Top of Study material
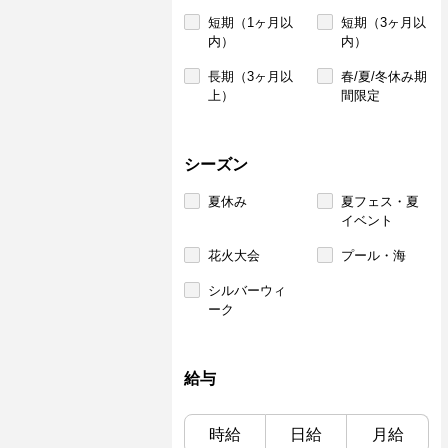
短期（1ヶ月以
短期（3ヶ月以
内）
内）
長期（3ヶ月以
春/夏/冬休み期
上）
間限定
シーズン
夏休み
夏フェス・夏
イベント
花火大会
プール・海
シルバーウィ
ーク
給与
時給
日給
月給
Bottom of Study material
Retype the records above exactly, leaving every picture out of your copy.

Result of this exercise ->
短期（1ヶ月以
短期（3ヶ月以
内）
内）
長期（3ヶ月以
春/夏/冬休み期
上）
間限定
シーズン
夏休み
夏フェス・夏
イベント
花火大会
プール・海
シルバーウィ
ーク
給与
時給
日給
月給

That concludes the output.